Trilogy has biblical echoes, as it begins with a couple without money looking for a place to have a child.

It was not my intention. I only realized the parallel when, in the first interview, I was asked about it. And I, stupid of me, had not fallen.

Septology, starring his alter ego Asle, has, in the Spanish edition, a large bottle of wine on the cover. What is alcohol for?

I think it can be very useful in many ways for a writer. It disinhibits, loosens things that are too rigid, but it also has a very bad side. If you get addicted to it and end up being an alcoholic, it’s very destructive to your health, your writing, your painting, whatever. That’s what happened to me, I ended up drinking too much, and I had to stop drinking. The myth of the drinking artist is not true: even then, when he wrote, he had to be sober, he only had a small glass of red wine, because he had to be a little sentimental without losing his temper.

His character finds himself, he splits: one has found God and has stopped drinking and the other has not. Religion is a central theme of Septology…

Yes, in Melancholy the religion of the Quakers, the painter’s parents, already appeared. Quakers speak of the inner light, that of God, in each and every human being. It is one of their core beliefs. Another is that they believe in silence. They sit in a circle to summon him, no one says anything. And, suddenly, you feel an inspiration to say something, and you do it. If not, it’s just a silent meeting until the group authority decides it’s enough and rises. This is how they celebrate their funerals, weddings and baptisms, silently. Hertervig’s painting is greatly influenced by this concept of inner light. He is the painter of light. I was close to these groups and their way of believing, without being part of them organically, in the eighties.

But then he converted to Catholicism in 2013, the year he gave up alcohol.

When I started going to Catholic Mass, I experienced the same peace of those Quaker rituals. The liturgical texts are repeated over and over again, and the meaning appears clear. I felt at home because, in the Lutheran tradition, the Eucharist is of very little value, it has almost been left out. I started reading a lot about Catholicism.

Yeah?

I read so much theology that my wife feared for my sanity.

In Spain there are many Catholics, in Norway it is rarer, right?

There are perhaps 4,000 or 5,000 of us, very few, and almost all of us are converts, not by birth. Here the Protestant Lutheran Church dominates, a very rationalist way of believing, there is no mystery of faith.

“Literature saves lives,” you said. In what sense?

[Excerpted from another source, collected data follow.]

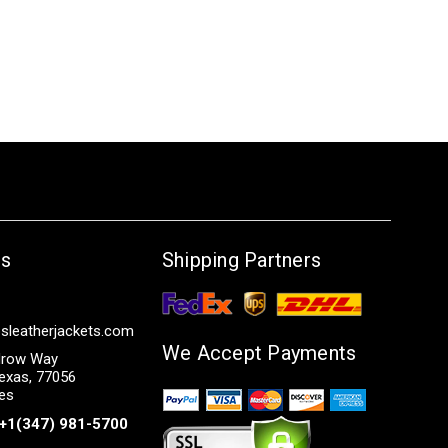
Us
Shipping Partners
sleatherjackets.com
We Accept Payments
row Way
exas, 77056
tes
+1(347) 981-5700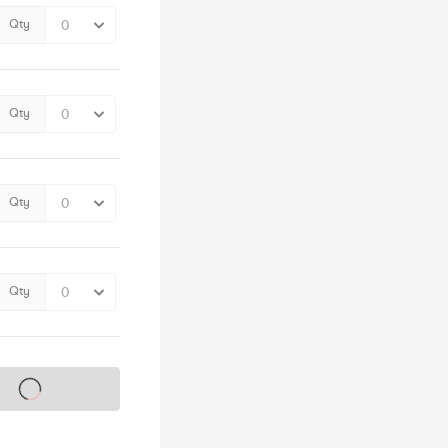
Qty
Qty
Qty
Qty
s on sale soon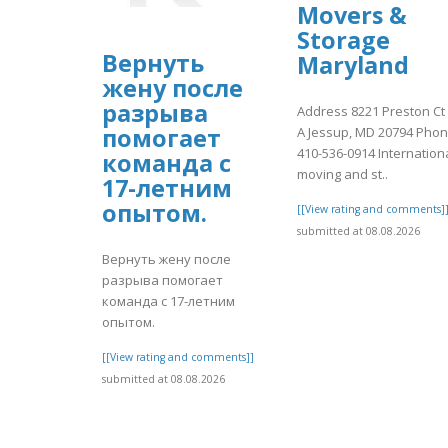
Movers &
Storage
Вернуть
Maryland
жену после
разрыва
Address 8221 Preston Ct
помогает
A Jessup, MD 20794 Pho
410-536-0914 Internation
команда с
moving and st..
17-летним
опытом.
[[View rating and comments]
submitted at 08.08.2026
Вернуть жену после
разрыва помогает
команда с 17-летним
опытом.
[[View rating and comments]]
submitted at 08.08.2026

In the literal. A normal person doesn’t spend their life writing, you don’t do that if you’re integrated. These are people who would have serious problems finding a place in society without the solitude and freedom that being a writer gives them. Mental tensions can be greatly released by writing. I don’t write to express myself, but to escape. And I have realized that there are many people around me who have a hard time. In Norway, there are many suicides. And for people who are in such a fragile state, the intimacy of literature and the company and understanding that reading gives can help them cope with life. When I was awarded the Nobel Prize, people wrote to me telling me that reading me had dissuaded them from committing suicide. I was shocked by a woman who told me that.

In Septology you narrate an accident very similar to the one you suffered when you were 7 years old, right?

That’s right, but in a transformed way. I was very close to death, it is quite an experience. The sight of blood has been crucial for me. I wouldn’t be a writer if I hadn’t experienced this.

You have a house in the mountains, near Bergen, also in Austria, where your wife is from, and here in Oslo you live in the king’s gardens. How is that?

The Norwegian State gives the Grotto, a house in the gardens of the royal palace, as a place of lifelong residence for an artist. I was a little over 50 years old when the composer who occupied it died and they decided to give it to me.

Is there any Spanish writer that you admire?

Lorca, whom I have rewritten in my own way, making versions of his works. For example, I have been inspired by Blood Wedding for a work of mine about abortion.